▶ _Saved data entries_:

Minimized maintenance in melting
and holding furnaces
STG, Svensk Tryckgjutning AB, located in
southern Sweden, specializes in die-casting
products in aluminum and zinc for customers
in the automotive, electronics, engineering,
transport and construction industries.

▶ _What needs to be done_:
All the records above need to be restated exactly, line by line.

▶ _Exercise output_:
Minimized maintenance in melting
and holding furnaces
STG, Svensk Tryckgjutning AB, located in
southern Sweden, specializes in die-casting
products in aluminum and zinc for customers
in the automotive, electronics, engineering,
transport and construction industries.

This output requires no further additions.